General Secretary of United National Party
- In office 8 December 2014 – 5 April 2018
- Leader: Ranil Wickremesinghe
- Preceded by: Tissa Attanayake
- Succeeded by: Palitha Range Bandara

Minister Public Development
- In office 4 September 2015 – 17 November 2019
- President: Maithripala Sirisena
- Prime Minister: Ranil Wickremesinghe

Minister of Highways, Higher Education and Investment Promotion
- In office 12 January 2015 – 22 March 2015
- President: Maithripala Sirisena
- Prime Minister: Ranil Wickremesinghe
- Preceded by: Mahinda Rajapaksa

Minister of Highways and Investment Promotion
- In office 22 March 2015 – 17 August 2015
- President: Maithripala Sirisena
- Prime Minister: Ranil Wickremesinghe

Minister of Tertiary Education, Training

Minister of Higher Education
- In office 2001–2004

Member of Parliament for Kegalle District
- Incumbent
- Assumed office 2001

Personal details
- Born: 19 May 1959 (age 66)
- Party: Samagi Jana Balawegaya (since 2020)
- Other political affiliations: United National Party (before 2020)
- Alma mater: Royal College Colombo, Trinity College, Kandy, University of Kelaniya
- Occupation: Politician and economist

= Kabir Hashim =

Sri Lankan politician and economist

Mohamed Hashim Mohamed Kabir (Sinhala: කබීර් හෂීම්, Tamil: கபீர் ஹாசிம்; born 19 May 1959) popularly known as Kabir Hashim is a Sri Lankan politician and economist. He is a former member of the Parliament of Sri Lanka representing the Kegalle District and former Minister of Highways, Higher Education and Investment Promotion. Kabir was formerly the General Secretary of the United National Party.

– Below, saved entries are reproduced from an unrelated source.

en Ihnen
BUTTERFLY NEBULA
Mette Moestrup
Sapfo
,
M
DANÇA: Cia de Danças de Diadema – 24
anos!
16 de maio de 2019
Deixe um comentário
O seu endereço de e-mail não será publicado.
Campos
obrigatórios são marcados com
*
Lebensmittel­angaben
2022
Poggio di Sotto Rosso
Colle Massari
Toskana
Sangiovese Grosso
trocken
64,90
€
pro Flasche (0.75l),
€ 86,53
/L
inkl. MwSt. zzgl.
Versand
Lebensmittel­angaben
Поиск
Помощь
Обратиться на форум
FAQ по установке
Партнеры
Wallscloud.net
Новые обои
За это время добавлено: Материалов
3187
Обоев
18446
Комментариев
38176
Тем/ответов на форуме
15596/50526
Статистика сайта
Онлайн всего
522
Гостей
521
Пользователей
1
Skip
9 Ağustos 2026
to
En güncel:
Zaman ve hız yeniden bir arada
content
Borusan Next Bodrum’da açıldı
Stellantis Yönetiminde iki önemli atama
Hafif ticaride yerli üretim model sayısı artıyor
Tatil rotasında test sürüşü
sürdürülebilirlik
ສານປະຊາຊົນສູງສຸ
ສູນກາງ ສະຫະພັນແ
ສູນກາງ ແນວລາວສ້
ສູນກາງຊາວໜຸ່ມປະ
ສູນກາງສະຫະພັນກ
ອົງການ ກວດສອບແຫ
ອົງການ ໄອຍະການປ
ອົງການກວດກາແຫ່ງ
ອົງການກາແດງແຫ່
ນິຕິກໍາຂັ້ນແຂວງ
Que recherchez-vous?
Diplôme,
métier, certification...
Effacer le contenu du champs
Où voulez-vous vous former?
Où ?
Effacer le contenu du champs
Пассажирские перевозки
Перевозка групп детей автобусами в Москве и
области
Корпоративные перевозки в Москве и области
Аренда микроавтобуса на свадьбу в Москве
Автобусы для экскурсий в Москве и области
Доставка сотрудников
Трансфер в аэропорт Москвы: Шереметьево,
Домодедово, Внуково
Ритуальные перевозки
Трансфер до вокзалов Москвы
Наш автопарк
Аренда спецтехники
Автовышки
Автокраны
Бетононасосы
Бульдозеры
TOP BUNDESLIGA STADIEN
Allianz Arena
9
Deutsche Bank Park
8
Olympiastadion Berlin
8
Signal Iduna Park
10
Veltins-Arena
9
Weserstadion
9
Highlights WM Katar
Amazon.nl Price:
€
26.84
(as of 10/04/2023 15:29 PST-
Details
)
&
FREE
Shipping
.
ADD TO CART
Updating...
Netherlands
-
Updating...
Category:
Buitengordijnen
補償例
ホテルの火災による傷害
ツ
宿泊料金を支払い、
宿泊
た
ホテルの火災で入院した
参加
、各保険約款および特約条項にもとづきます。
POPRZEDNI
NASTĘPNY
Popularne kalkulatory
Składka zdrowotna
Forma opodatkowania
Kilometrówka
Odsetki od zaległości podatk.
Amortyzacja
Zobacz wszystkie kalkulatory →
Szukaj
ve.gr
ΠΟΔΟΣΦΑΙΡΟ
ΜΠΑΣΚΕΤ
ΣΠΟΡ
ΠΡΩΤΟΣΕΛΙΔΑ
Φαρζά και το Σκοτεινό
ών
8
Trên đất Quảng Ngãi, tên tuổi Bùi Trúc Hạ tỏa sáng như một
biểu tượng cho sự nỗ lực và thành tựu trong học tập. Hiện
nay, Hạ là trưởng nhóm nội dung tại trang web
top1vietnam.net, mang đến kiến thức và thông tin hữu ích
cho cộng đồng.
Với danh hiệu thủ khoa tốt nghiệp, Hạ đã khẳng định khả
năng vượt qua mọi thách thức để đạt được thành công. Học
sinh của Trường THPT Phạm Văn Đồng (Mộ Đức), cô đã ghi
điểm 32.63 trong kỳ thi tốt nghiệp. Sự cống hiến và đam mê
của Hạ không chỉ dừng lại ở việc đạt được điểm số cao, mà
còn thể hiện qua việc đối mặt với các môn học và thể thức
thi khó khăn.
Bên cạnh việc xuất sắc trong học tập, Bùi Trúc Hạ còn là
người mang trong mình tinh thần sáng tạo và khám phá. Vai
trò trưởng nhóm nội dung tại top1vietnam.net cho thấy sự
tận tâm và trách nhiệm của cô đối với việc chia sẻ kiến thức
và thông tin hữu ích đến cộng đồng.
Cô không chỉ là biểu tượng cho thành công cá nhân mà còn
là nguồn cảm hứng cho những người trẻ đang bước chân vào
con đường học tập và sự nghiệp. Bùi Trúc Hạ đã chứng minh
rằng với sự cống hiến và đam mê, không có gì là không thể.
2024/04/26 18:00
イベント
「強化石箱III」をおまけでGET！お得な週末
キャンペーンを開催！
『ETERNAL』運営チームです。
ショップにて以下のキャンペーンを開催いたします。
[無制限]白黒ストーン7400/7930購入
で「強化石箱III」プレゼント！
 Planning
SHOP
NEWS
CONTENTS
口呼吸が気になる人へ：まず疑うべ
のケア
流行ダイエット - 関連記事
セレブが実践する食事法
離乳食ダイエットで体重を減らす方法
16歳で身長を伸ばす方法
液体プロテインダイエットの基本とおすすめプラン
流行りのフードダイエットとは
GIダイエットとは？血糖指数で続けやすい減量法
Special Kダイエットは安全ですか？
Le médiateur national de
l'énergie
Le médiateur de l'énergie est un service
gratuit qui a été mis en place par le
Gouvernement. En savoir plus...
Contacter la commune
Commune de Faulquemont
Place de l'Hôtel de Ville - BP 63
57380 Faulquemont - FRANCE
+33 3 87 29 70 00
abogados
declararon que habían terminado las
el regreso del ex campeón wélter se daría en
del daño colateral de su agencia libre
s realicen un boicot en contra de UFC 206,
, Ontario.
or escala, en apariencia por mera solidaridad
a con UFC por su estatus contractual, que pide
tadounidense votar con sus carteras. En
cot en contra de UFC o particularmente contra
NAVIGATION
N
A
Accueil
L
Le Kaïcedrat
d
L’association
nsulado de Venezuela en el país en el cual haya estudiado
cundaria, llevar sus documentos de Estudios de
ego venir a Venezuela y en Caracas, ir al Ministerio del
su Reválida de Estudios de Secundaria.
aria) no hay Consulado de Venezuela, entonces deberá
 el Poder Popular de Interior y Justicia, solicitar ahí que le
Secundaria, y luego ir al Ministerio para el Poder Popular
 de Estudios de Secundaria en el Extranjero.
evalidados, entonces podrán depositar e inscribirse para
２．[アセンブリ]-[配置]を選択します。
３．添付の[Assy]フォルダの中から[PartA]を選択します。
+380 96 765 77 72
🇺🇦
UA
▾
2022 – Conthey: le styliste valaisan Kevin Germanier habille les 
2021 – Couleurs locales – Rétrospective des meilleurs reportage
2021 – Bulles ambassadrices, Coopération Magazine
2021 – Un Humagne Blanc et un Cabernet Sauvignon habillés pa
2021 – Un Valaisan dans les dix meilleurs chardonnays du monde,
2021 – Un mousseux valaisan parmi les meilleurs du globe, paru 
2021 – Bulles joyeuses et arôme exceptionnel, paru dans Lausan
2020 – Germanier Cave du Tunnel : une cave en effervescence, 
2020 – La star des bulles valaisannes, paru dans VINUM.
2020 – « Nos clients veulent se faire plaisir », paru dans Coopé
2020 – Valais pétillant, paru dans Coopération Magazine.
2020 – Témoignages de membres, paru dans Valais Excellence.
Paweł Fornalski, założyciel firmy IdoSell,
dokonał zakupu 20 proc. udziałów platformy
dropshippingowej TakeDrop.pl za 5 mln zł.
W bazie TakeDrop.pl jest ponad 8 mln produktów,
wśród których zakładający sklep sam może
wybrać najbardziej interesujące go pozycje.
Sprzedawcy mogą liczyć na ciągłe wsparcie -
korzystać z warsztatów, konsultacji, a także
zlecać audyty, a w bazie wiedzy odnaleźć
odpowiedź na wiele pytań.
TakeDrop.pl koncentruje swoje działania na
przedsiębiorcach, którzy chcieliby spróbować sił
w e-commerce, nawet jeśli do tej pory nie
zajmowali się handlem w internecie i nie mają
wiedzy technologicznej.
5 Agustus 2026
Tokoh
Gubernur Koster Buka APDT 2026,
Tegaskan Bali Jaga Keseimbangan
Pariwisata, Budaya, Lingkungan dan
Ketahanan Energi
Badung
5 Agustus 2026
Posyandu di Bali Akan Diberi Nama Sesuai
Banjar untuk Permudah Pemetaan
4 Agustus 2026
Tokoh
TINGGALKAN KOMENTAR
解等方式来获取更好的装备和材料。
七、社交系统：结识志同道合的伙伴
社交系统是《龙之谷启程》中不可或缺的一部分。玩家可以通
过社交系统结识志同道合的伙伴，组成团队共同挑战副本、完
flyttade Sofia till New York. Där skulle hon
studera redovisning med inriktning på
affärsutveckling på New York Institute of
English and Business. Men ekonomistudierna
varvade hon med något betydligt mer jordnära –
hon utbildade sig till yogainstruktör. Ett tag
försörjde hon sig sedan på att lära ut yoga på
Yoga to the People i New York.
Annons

Kabir was educated at Royal College Colombo and Trinity College Kandy. Kabir has obtained a Bachelor of Commerce degree with honors from the University of Peradeniya, Sri Lanka.

== Political career ==
Kabir was first elected as Member of Parliament in 2001 and had the highest preferential votes in the Kegalle District in 2004. He also served as Minister of Higher Education under former Prime Minister Ranil Wickremasinghe's Government from 2001 to 2004.

=== General Secretary of United National Party ===
On 8 December 2014, Kabir was appointed as General Secretary of United National Party by Ranil Wickremasinghe, On the same day former General Secretary Tissa Attanayake defected to the Sri Lanka Freedom Party.